You get and release your nodes always through your own AllocateNode and FreeNode functions.

you have a bunch of fixed size pools of objects. Let's call it 256 objects per pool; that's big enough that malloc overhead is not so big a problem.

Something like:
struct node_puddle {
node nodes[256];
char free_node_queue[256];
int queue_start, queue_end;

Initialize free_node_queue to contain {0,1,2,...,255} It's a circular queue that tells you the index of which nodes are not allocated. If you want to make it more complicated and slower to allocate, but more memory efficient, you can keep a bitfield.

So keep a list of puddles (if you sort them by address you can free a little quicker, but I don't care). Each one has a circular queue of free nodes. If you free one you add it to the end of the queue, and if you allocate one you just hand out the first one in the queue, and pop it off the front of the queue. If there's no node free, move on to the next puddle. If there's no puddle with room, make a new one.

To free figure out, by address, which puddle the node belongs in, and just add it to the free_node_queue.
posted by aubilenon at 2:17 PM on November 8, 2006 [2 favorites]

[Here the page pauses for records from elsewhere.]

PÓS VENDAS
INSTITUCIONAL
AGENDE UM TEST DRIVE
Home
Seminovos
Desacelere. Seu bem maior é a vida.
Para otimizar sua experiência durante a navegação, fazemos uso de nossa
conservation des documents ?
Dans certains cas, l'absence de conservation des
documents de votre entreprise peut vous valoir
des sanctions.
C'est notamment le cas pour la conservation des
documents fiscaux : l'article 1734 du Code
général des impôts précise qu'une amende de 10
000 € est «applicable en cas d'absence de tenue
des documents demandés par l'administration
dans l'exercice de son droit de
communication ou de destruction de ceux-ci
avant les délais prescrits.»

Response by poster: Wow, thanks for the detailed explanation. That's exactly the kind of thing I need. I'm doing bioinformatics work, and I'll be allocating tens of millions of these nodes. I've been banging my head against the wall trying to figure out ways to reduce the memory overhead, and this pooling idea looks like it's just what I need.

Thanks a million, guys!!
posted by chrisamiller at 2:46 PM on November 8, 2006

Have you tried making this small change?
struct _node
struct node *parent;
struct _node *l;
struct _node *r;;
char flags;
typedef struct _node node;
Even if you pack your structures, you could be slowing things down if your pointers aren't aligned on 4 or 8 byte boundaries.
posted by Araucaria at 2:49 PM on November 8, 2006

You can save a further 4 bytes per structure by using an XOR Linked List
posted by gadha at 2:56 PM on November 8, 2006

Even if you pack your structures, you could be slowing things down if your pointers aren't aligned on 4 or 8 byte boundaries.

I think you're supposed to get aligned stuff back from malloc no matter what, but that might mean you're getting memory allocated in non-contiguous chunks which could again mean wasted memory.

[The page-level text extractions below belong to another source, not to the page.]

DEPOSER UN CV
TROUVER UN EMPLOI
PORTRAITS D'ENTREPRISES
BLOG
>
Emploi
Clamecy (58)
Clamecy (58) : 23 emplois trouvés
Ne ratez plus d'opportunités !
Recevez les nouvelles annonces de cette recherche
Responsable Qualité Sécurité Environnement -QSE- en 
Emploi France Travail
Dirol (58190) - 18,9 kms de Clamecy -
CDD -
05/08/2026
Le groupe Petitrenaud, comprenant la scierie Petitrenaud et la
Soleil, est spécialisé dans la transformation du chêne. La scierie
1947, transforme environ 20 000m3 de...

I wonder if you can reduce some of the non-contiguous space and bookkeeping overhead by using calloc.

disclaimer: IANA C programmer. Even though I worked on real software projects in it for three years, we never got along well.
posted by weston at 3:52 PM on November 8, 2006

I feel bound to point out that C is exactly the right language for this, because anything more civilized is less likely to give you enough control to minimize your memory consumption.

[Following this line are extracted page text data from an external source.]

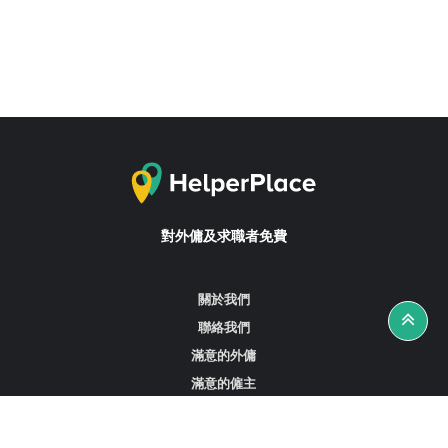
對外傭及求職者免費
關於我們
聯絡我們
滿意的外傭
滿意的僱主
攻略資訊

Tens of millions of nodes, where your current design gives each node 12 bytes of pointers for one byte of payload, says to me that you should be listening to b1trot.

You can represent any balanced binary tree (not just a heap, which is a special sorted kind) in a flat array, with no pointers involved: the child nodes of any node [i] are always at [i * 2] and [i * 2 + 1]; the parent node of any node [j] is always at [j / 2]; the root node is at [1]. You'll need an extra flags bit to distinguish used nodes from unused ones. In your case, with a 1-byte payload, it can be a simple array of char. Use malloc() to allocate 50 megabytes of space to start with; use realloc() to grow it to twice its present size every time you run out.

Of course, if your tree isn't approximately balanced, this fails nastily.